What’s tragic is paying for your silence later because you were afraid to ask hard questions. 

Talk with your family, your friends. Talk about your mistakes. Talk about your goals. Ask those questions you think are too silly to ask (we promise you, they’re not too silly).

As you share, you’ll hopefully learn as well. Your financial confidence will increase. And this is key, particularly for women: on average, women retire with two-thirds of the amount of savings and investments that men retire with – and they generally live longer than men – so a lack of financial confidence can become a very serious problem.[ii]

How can you get started? The next time you’re with a group of trusted friends, take the initiative. And this doesn’t mean asking how much everyone makes.
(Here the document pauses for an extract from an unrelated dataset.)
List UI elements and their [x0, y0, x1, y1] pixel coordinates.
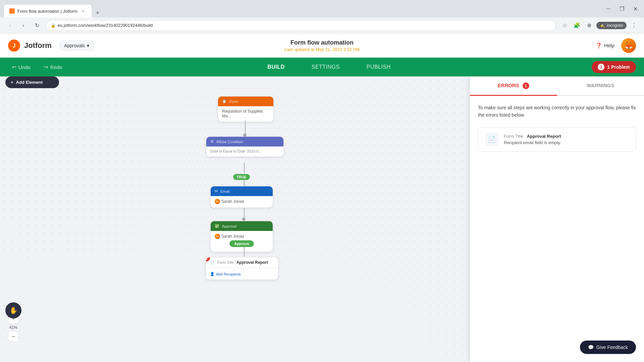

Instead, consider questions such as:

  • Are you saving enough to get your 401(k) match?
  • Does your work offer a Roth 401(k)?
  • Has anyone opened a Roth IRA?
  • Does anyone have tips for helping the kids pay for college?
  • Is there a money stressor you’re worried about right now?
  • What’s everyone’s dream for retirement?

The only way you’re going to feel empowered enough to make financial decisions for yourself down the line is if you’re educated – or, at the very least, comfortable enough to ask the not-so-comfortable questions.

Working With An Advisor

Having a strong sense of financial confidence extends beyond yourself as well; it will also help determine if a financial advisor is treating you fairly.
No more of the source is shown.